B cells in B cell–rich follicular regions also have to be activated. Our studies show that T cell–independent as well as T cell–dependent stimulation activates B cells to ABCD-1 production. Once activated, B cells become attractive for Th cells, which migrate from the periarteriolar lymphocyte sheath into the follicular areas of the spleen and begin to interact with activated B cells.
At the same time, the B cells are attracted into the follicular regions by the CXC chemokine BLC (23
), alternatively known as BCA-1 (24
), which is most likely produced by FDC. Thereafter, Th cells follow the activated B cells through chemoattraction via ABCD-1 into the follicle, where T and B cells begin with the formation of a germinal center, i.e., with extensive proliferation, Ig V-region hypermutation, class switching, and antibody secretion.

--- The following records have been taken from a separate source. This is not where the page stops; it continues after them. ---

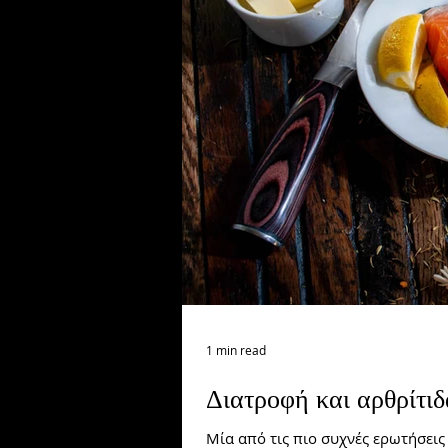
Lifestyle
Γλουτοί/πόδια
1 min read
Διατροφή και αρθρίτιδ
Μία από τις πιο συχνές ερωτήσει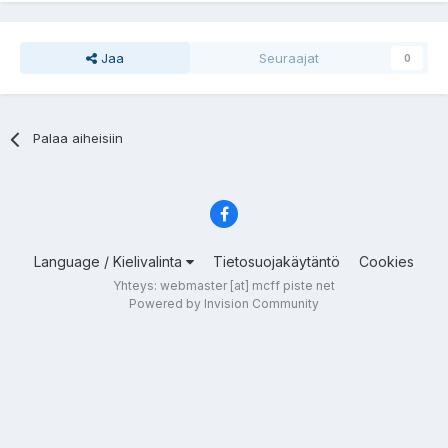
Jaa
Seuraajat
0
Palaa aiheisiin
Language / Kielivalinta
Tietosuojakäytäntö
Cookies
Yhteys: webmaster [at] mcff piste net
Powered by Invision Community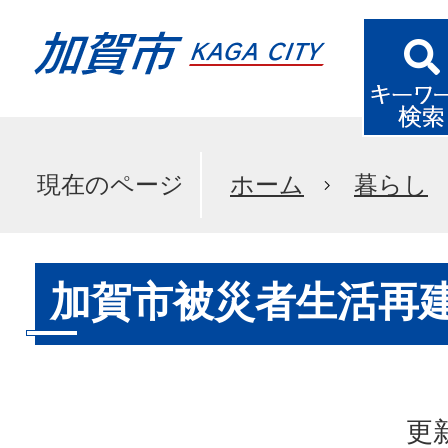
現在のページ
ホーム
暮らし
加賀市被災者生活再
更新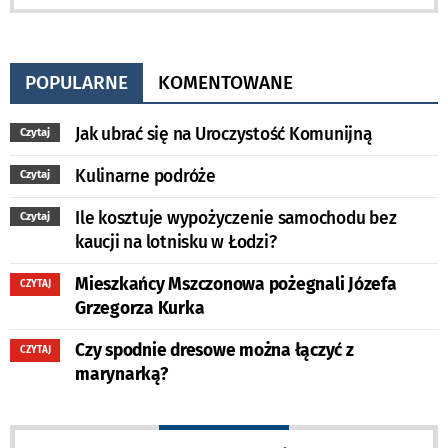
POPULARNE
KOMENTOWANE
Jak ubrać się na Uroczystość Komunijną
Czytaj
Kulinarne podróże
Czytaj
Ile kosztuje wypożyczenie samochodu bez
Czytaj
kaucji na lotnisku w Łodzi?
Mieszkańcy Mszczonowa pożegnali Józefa
CZYTAJ
Grzegorza Kurka
Czy spodnie dresowe można łączyć z
CZYTAJ
marynarką?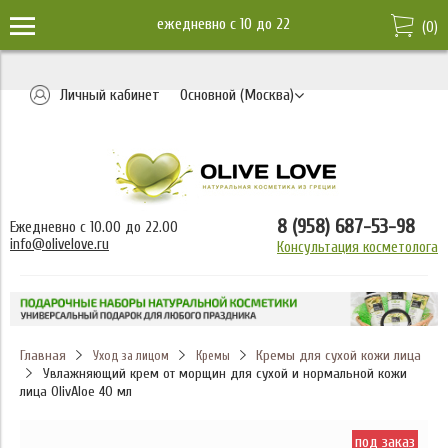
ежедневно c 10 до 22
(
0
)
Личный кабинет
Основной (Москва)
8 (958) 687-53-98
Ежедневно с 10.00 до 22.00
info@olivelove.ru
Консультация косметолога
Главная
Кремы для сухой кожи лица
Уход за лицом
Кремы
Увлажняющий крем от морщин для сухой и нормальной кожи
лица OlivAloe 40 мл
под заказ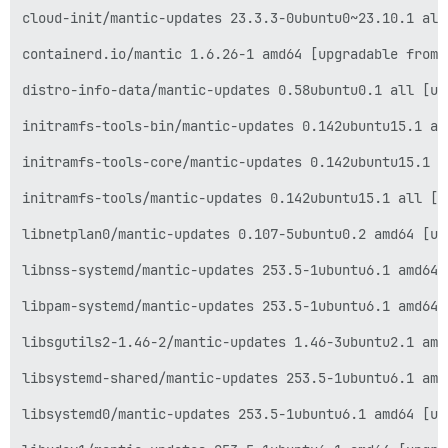
cloud-init/mantic-updates 23.3.3-0ubuntu0~23.10.1 all
containerd.io/mantic 1.6.26-1 amd64 [upgradable from: 
distro-info-data/mantic-updates 0.58ubuntu0.1 all [up
initramfs-tools-bin/mantic-updates 0.142ubuntu15.1 am
initramfs-tools-core/mantic-updates 0.142ubuntu15.1 a
initramfs-tools/mantic-updates 0.142ubuntu15.1 all [u
libnetplan0/mantic-updates 0.107-5ubuntu0.2 amd64 [up
libnss-systemd/mantic-updates 253.5-1ubuntu6.1 amd64 
libpam-systemd/mantic-updates 253.5-1ubuntu6.1 amd64 
libsgutils2-1.46-2/mantic-updates 1.46-3ubuntu2.1 amd
libsystemd-shared/mantic-updates 253.5-1ubuntu6.1 amd
libsystemd0/mantic-updates 253.5-1ubuntu6.1 amd64 [up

Such a scenario makes a number of predictions. First, all attracted cells should express chemokine-specific receptors. Hence, activated but not necessarily resting T cells are expected to express ABCD-1 receptors. In humans, MDC and TARC bind to CCR4 and attract cells transfected with CCR4 (66
). On the other side, CCR4 is expressed selectively on Th2 cells (68
). However, we show that Th1 and Th2 cells are attracted by ABCD-1. Hence, ABCD-1 is suspected to have a second receptor expressed on Th1 cells, and perhaps also on Th2 cells. Future desensitization experiments with the CCR4-specific TARC and MDC/STCP-1 chemokines (61
) and with ABCD-1 might clarify how many chemokine receptors function with the different chemokines on the different T cells.
The second prediction is that targeted disruption of the ABCD-1 gene might impede the initiation of T cell– dependent B cell stimulation and the formation of germinal centers, like the targeted disruption of BLR-1, the BLC/ BCA receptor (16
). The targeted disruption of the ABCD-1 gene is under way.
An exciting new development came from the discovery that certain chemokines can function as HIV-suppressive factors. RANTES, MIP-1α, and MIP-1β were shown to be potent inhibitors of viral infection by monocyte/macrophage-tropic HIV strains (71
). Interestingly, Pal and co-workers (72
) have recently identified an HIV-inhibitory activity in the supernatants of some immortalized CD8+
cell lines. When this activity was purified and the protein sequence was determined, the molecule was identical to the MDC/STCP-1 chemokine. Hence, we would expect that ABCD-1, which we show here to chemoattract human T cells, might also act as an HIV-suppressive factor. Such experiments are now in progress. Because of this suggested suppressive effect of a B cell–produced chemokine, administration to HIV-infected individuals of soluble CD40 ligand or anti-CD40 mAb could be an additional way of inhibiting viral spread.